The big half of my dissertation involved bedrock and Quaternary mapping of the South Lunggar rift in southwestern Tibet. This was a great project; my advisor and his buddies had done a little work in the North Lunggar rift to the north, but the rift to the south (on the other side of some passes) was completely unstudied, except for some InSAR and teleseismic work done on the 2008 M6.8 Zhongba earthquake, which occurred on the Palung Co fault in the rift.

So I got to take a basically unknown area and bring it into the 21st century, knowledge-wise. It was a lot of work, but it was a wonderful experience. We showed that the rift was a horst with two rift basins on either side, and the north(west)ern part of the horst is an active metamorphic core complex, with a well-developed mylonitic shear zone, fault scarps in moraine at the base with over a hundred meters of cumulative offset, etc. We did zircon (U-Th)/He dating and thermal modeling that showed that rifting initiated in the mid- Miocene at slow rates (< 1 mm/a) and then sped up dramatically at ~8 Ma to about 2.5-3 mm/a, when the South Lunggar detachment and core complex switched on. We published a paper in Tectonics in Oct. 2013 about it (pdf). Good stuff!

North Lunggar Rift

My good friend and colleague Kurt Sundell headed up a similar project to my South Lunggar Rift in the North Lunggar Rift, to the north. There was a little more mapping done previously in the range, so Kurt really focused on thermochronology. We published the work in Tectonics in 2013 (pdf).

Lunggar Rifting and Indian underthrusting

One of the cooler things to come out of the Lunggar Rift work was that extension in the rifts clearly accelerated well after rifting initiated (by millions of years). This was evident in both my modeling with Pecube and with Kurt's 1.5-ish-dimensional modeling. But because we used different techniques, we weren't able to directly compare our results. Therefore, I went through and re-modeled all of the North Lunggar thermochronological data with Pecube. When combined with results from the south, it became evident that the timing of acceleration propagates north; so basically, there is a wave of rapid extension that is moving northward. This wave tracks in front of the northern tip of India, and our interpretation is that crustal thickening at depth is causing crustal extension near the surface as the orogen maintains an equilibrium between horizontal, tectonic forces and vertical, gravitational ones. We published this work in Nature Geoscience in February 2015 (pdf).

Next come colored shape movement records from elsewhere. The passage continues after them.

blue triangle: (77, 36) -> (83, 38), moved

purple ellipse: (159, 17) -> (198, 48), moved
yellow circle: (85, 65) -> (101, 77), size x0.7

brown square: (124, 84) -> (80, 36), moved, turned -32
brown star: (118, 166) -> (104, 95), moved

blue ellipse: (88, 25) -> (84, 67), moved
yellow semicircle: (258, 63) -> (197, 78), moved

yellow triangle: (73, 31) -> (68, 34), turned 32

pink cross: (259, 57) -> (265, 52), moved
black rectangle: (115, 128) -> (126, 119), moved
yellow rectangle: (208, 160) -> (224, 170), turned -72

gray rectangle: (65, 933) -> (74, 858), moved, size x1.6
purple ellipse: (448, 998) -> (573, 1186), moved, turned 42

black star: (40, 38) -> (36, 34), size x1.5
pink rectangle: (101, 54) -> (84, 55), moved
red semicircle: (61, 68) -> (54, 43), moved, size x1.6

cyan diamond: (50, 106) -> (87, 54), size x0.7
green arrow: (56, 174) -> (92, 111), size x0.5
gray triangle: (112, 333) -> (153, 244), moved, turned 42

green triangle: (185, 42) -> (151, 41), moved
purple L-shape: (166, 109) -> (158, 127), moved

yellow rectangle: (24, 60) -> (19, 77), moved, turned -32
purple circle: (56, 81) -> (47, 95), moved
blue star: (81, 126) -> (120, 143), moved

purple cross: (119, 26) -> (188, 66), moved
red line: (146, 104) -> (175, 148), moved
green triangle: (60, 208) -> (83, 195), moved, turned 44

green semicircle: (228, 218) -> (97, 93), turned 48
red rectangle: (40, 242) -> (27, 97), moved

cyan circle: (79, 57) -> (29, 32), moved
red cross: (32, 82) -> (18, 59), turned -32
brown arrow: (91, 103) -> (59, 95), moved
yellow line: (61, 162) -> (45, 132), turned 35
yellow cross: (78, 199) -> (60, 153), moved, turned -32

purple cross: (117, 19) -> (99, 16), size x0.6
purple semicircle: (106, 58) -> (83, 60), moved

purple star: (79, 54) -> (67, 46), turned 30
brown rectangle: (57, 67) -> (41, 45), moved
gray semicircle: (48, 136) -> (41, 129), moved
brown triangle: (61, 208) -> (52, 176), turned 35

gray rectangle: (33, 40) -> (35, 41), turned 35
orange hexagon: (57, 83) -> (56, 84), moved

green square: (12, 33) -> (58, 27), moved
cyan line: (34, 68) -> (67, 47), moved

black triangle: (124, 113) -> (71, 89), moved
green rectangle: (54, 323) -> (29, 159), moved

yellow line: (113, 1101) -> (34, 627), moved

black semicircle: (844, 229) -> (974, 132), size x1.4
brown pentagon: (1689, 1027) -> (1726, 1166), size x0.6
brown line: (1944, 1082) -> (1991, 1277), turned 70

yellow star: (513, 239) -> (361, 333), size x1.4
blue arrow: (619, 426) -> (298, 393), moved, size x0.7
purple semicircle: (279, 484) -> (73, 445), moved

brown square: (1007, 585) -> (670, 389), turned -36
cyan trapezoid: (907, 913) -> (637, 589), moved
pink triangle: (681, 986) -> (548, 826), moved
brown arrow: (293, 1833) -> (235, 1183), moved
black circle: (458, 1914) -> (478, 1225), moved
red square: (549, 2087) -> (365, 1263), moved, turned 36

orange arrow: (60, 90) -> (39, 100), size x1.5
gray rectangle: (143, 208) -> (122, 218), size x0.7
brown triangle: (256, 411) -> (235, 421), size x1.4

2010 Sierra El Mayor - Cucapah earthquake fault scarp LiDAR measurement

This was a fairly short project for me. I helped do LiDAR scans of a segment of the Cucapah rupture, and some data management. Colleagues at UC Davis (mostly Austin Elliott and Peter Gold) have done most of the analysis, which is differencing the yearly scans of the fault to quantify fault scarp degradation patterns and rates.

Nicaraguan Geodesy and Tectonics

My MS thesis at University of Arkansas, with Glen Mattioli. We knew that the Nicaraguan forearc was translating quite rapidly (>10 mm/yr) relative to the rest of the country, but it wasn't clear where the faults that accommodated this motion were. I set up several transects of arc-perpendicular GPS sites over several tens of km to demarcate the shear zone (one or several faults) and get a better estimate of the slip rates. Turns out that the fault is right under the volcanic arc, which is why even though it's mega fast (14-17 mm /yr) it's not visible.

Montserrat syn-eruptive ground deformation

Spent about a year attempting to model huge and rapid surface deformations on Montserrat during the 2003 eruption and dome collapse. Did a lot of work with vertically stacked Mogi sources, but nothing really fit quite right. Turns out that the deformation wasn't real but was caused by the volcanic plume disturbing the atmosphere enough to really screw up the GPS signals. Learned a lot about modeling, though.